Mr DAVID THOMSON (CAPRICORNIA, QUEENSLAND) . - When this exploitation Bill was before the House last session,, I voted against it. Since that time no new arguments have been brought forward to induce me to alter the opinion I had then formed. The Minister of Home Affairs, in introducing this Bill, put forward the same old argument, used so often before, that some irresponsible person, at the time the Federal Conventions were being held, bribed the right honorable member for Swan to induce the State of Western Australia to enter the Union. I do not feel disposed to give a vote which will plunge the Commonwealth into an expenditure of £5,000,000 because one person in South Australia made a promise to the right honorable member for Swan to induce him to bring Western Australia into the Federation. I cannot see how this rail way is to pay for axle grease. The expenditure involved in the construction of the line, the borrowing of the money, and working expenses connected with it, will amount to quite £5,000,000, and I should like to know where honorable members expect to get the interest upon such a sum from the working of such a railway. There is no railway in Australia that, in similar conditions, could be made to pay working expenses. We know that railways cannot compete against water carriage in the transport of goods, and this line must depend solely on the passenger traffic. Is there any. member of this House sanguine enough to believe that the passenger traffic over this line will be sufficient topay interest on £5,000,000 ? Some honorable members have said that they will not pledge themselves to vote for the construction of the railway, but when they are prepared to vote £20,000 for the survey of the line it is evident that they are prepared to vote for its construction.


Mr Poynton - Rubbish!


Mr DAVID THOMSON (CAPRICORNIA, QUEENSLAND) - Why should honorable members be prepared to throw away £20,000 if they are not prepared to vote for the construction of the railway within the expense which has been estimated ? The rubbish is to be found in the proposal to vote £20,000 for the survey of a railway of this sort: It is all very well for honorable members, who represent districts through which the line would pass if constructed, to support this proposal.

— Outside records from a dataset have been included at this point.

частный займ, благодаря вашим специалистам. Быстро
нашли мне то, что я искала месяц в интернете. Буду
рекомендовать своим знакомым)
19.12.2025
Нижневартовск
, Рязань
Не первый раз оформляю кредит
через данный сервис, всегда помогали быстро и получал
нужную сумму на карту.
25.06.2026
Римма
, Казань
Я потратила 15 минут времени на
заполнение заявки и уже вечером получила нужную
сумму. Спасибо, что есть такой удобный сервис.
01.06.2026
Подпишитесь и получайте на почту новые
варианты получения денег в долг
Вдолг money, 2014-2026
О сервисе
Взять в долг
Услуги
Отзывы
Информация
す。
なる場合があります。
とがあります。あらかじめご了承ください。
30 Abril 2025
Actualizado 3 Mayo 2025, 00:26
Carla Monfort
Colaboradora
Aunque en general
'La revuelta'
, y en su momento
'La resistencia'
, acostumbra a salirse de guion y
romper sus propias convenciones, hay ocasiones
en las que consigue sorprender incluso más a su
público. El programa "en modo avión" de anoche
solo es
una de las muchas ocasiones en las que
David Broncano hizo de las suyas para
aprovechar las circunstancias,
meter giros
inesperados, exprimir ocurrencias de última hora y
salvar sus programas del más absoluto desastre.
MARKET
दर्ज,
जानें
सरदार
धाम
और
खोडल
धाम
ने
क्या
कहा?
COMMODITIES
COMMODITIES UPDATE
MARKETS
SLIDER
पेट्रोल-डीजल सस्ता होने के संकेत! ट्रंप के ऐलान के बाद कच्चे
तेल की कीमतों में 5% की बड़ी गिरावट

Mr Poynton - Queensland is making a little out of sugar.


Mr DAVID THOMSON (CAPRICORNIA, QUEENSLAND) - People in the other States have an equal right with the people of Queensland to grow sugar if they please. So far as this railway is concerned, there is not the slightest prospect that it will pay, and the Commonwealth should not be run into an expenditure of this kind. I am surprised that members of the Labour Party should go back upon the principle they have adopted in opposing the borrowing of money for public works in the Commonwealth. Opposition to such a course is one of the planks of the Labour platform, and if this line is not to be constructed of borrowed money, it can only be by the adoption of the scheme for making money. which has been put forward by the honorable member for 'Brisbane. Honorable members appear to be prepared to vote £5.000.000 for the construction of this line, no matter what the surveyors say.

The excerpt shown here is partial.